The Past Increases, The Future Recedes
Sometimes I feel so, I don’t know, lonely. The kind of helpless feeling when everything you’re used to has been ripped away. Like there’s no more gravity, and I’m left to drift in outer space with no idea where I’m going. Like a little lost Sputnik? I guess so – Haruki Murakami, Sputnik Sweetheart
In all appearances, a healthy-looking piano opens the door and steps inside the low-hanging shelter of the music, but if you look closer you’ll see that her head is slightly to the side, lost in a complicated tangle of thoughts. Her body language tells a different story. Synths gently comfort her, wrapping around her like soft cotton towels against the body. She’s been wounded. The glorification of the self is prevalent in the digital age; the Facebook profiles, with achievements written in bold and covering the entire screen, always seem to scream ‘look at me’ at whoever’s visiting. This one is different. She’s downcast, perhaps beaten by trying to keep up with it all. The body image that’s presented and projected to her on a daily basis is an unattainable one, a Photoshop phantom.
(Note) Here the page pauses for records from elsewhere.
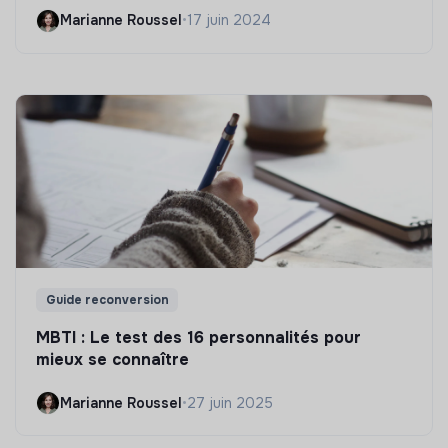
Marianne Roussel
•
17 juin 2024
Guide reconversion
MBTI : Le test des 16 personnalités pour
mieux se connaître
Marianne Roussel
•
27 juin 2025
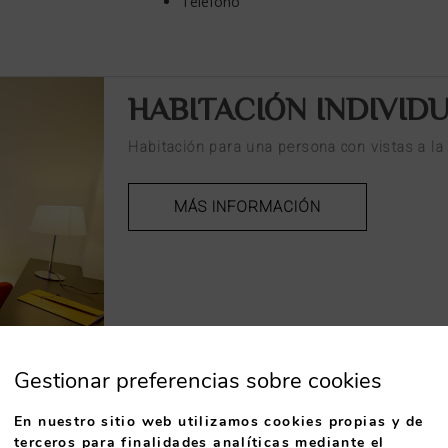
Teléfono
HABITACIÓN INDIVID
Habitación para una persona con vistas a l
MÁS INFORMACIÓN
Gestionar preferencias sobre cookies
Max. 1 persona
1 cama individual
En nuestro sitio web utilizamos cookies propias y de
terceros para finalidades analíticas mediante el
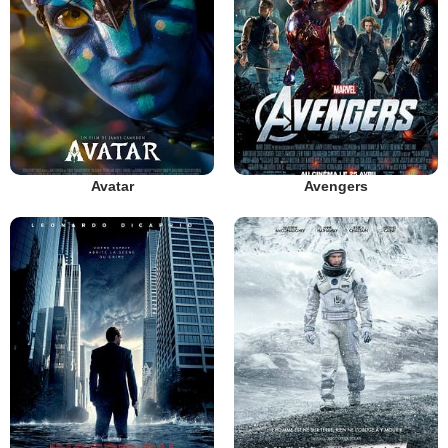
Avatar
Avengers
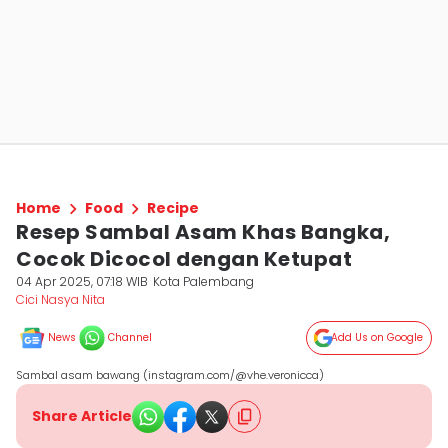
Home
Food
Recipe
Resep Sambal Asam Khas Bangka,
Cocok Dicocol dengan Ketupat
04 Apr 2025, 07:18 WIB
Kota Palembang
Cici Nasya Nita
News
Channel
Add Us on Google
Sambal asam bawang (instagram.com/@vhe.veronicca)
Share Article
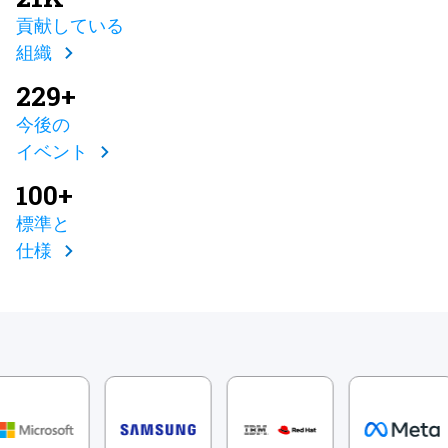
貢献している
組織
229+
今後の
イベント
100+
標準と
仕様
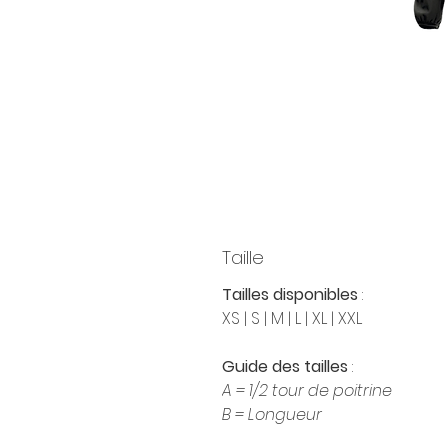
Taille
Tailles disponibles
:
XS | S | M | L | XL | XXL
Guide des tailles
:
A = 1/2 tour de poitrine
B = Longueur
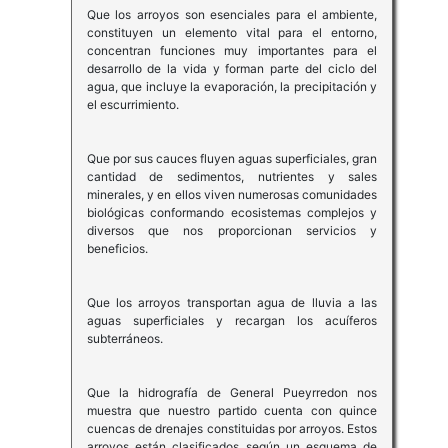
Que los arroyos son esenciales para el ambiente,
constituyen un elemento vital para el entorno,
concentran funciones muy importantes para el
desarrollo de la vida y forman parte del ciclo del
agua, que incluye la evaporación, la precipitación y
el escurrimiento.
Que por sus cauces fluyen aguas superficiales, gran
cantidad de sedimentos, nutrientes y sales
minerales, y en ellos viven numerosas comunidades
biológicas conformando ecosistemas complejos y
diversos que nos proporcionan servicios y
beneficios.
Que los arroyos transportan agua de lluvia a las
aguas superficiales y recargan los acuíferos
subterráneos.
Que la hidrografía de General Pueyrredon nos
muestra que nuestro partido cuenta con quince
cuencas de drenajes constituidas por arroyos. Estos
arroyos están clasificados según un esquema de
Sitting at another table and breaking the serenity is the light but interfering chit-chat emanating from a pair of distorted electronic tones. All of a sudden, the piano’s voice has competition, and as a result the listener struggles to hear her clearly. In The Past Increases, The Future Recedes, cloudy thoughts dapple the mind of the music, keeping its progress tethered back with its thick, strong ropes of despair. On ‘Easy To Be Cold’ the piano suddenly vanishes. She’s replaced by a slim and coolly distant ambient strand, her cold, monotone and monosyllabic response similar to that of a drone. She’s losing herself, confined to an unforgiving process where some critical part of her being is slowly and yet methodically eaten away at by an invasive presence. This new species hangs around for a long time – ‘Easy To Be Cold’ is eleven minutes long. Its metallic texture leaves the lingering, coppery taste of loose blood swirling around in the cavern of the mouth. People live in the past all the time, but if we linger there for sustained periods, those cherished memories can give way to the artillery fire of self-criticism and wishful thinking. In truth, the past has no right to interfere with the present, and yet it happens all the time. Our past can influence our future.
David Newlyn has been involved with melancholic ambient music since 2007. The Past Increases, The Future Recedes is an exercise in deterioration – more specifically, the loss of quality in recorded sound, and that ultimately reflects the labored exhalation of its final breath. Everything is fragile. Every second counts. The piano melodies are damp, almost sodden from the rain. Adding to the piano is a gentle guitar that recalls the warmer side of things. The softly meandering melodies definitely sit in the open sunlight, but the weather’s not yet warm enough to sit outside for any prolonged period of time. Emerging out of ‘Thin Lines of Light’ is a vivid beam of light, a pointed drone that floats and then settles, eventually illuminating the music and then receding into silence. Closer to the end, the guitar replaces the piano. She has gone. She has receded, and a thinly-veiled melancholy ghosts into nothingness along with her. And on the coda, a shimmering ambient texture ripples outwards, reflecting everything that has gone before, casting its light over everything it does, haunting the music.